What is needed -
Beginning at the line that contains "Show me where", repeat each line exactly through the last one of the records below, and leave out the pictures.

The data -

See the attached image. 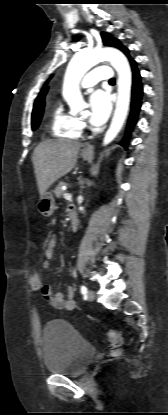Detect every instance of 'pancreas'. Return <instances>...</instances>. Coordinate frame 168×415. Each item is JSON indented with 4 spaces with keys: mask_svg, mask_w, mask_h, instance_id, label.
Masks as SVG:
<instances>
[{
    "mask_svg": "<svg viewBox=\"0 0 168 415\" xmlns=\"http://www.w3.org/2000/svg\"><path fill=\"white\" fill-rule=\"evenodd\" d=\"M67 185L65 182H60L57 187L54 190V193L56 197L60 198L64 195V190L62 189V186Z\"/></svg>",
    "mask_w": 168,
    "mask_h": 415,
    "instance_id": "obj_1",
    "label": "pancreas"
}]
</instances>
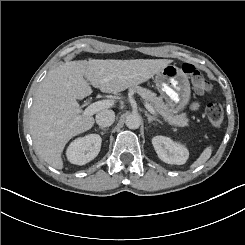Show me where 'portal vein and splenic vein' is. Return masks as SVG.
Wrapping results in <instances>:
<instances>
[{
    "label": "portal vein and splenic vein",
    "instance_id": "1",
    "mask_svg": "<svg viewBox=\"0 0 245 245\" xmlns=\"http://www.w3.org/2000/svg\"><path fill=\"white\" fill-rule=\"evenodd\" d=\"M114 104H115L114 100H109V99L97 101V102L92 103L91 105H89L84 110L83 114L86 115V116H92L95 113L99 112L100 110L112 107ZM145 108L151 114H155V110H154L153 106H151L149 103L145 104Z\"/></svg>",
    "mask_w": 245,
    "mask_h": 245
}]
</instances>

Solved problem -
Show me where 'portal vein and splenic vein' is. Return masks as SVG.
Wrapping results in <instances>:
<instances>
[{
    "label": "portal vein and splenic vein",
    "instance_id": "1",
    "mask_svg": "<svg viewBox=\"0 0 245 245\" xmlns=\"http://www.w3.org/2000/svg\"><path fill=\"white\" fill-rule=\"evenodd\" d=\"M114 104H115L114 100H109V99L97 101V102L92 103L91 105H89L84 110L83 114L86 115V116H92L95 113L99 112L100 110L112 107ZM145 108L151 114H155V110H154L153 106H151L149 103L145 104Z\"/></svg>",
    "mask_w": 245,
    "mask_h": 245
}]
</instances>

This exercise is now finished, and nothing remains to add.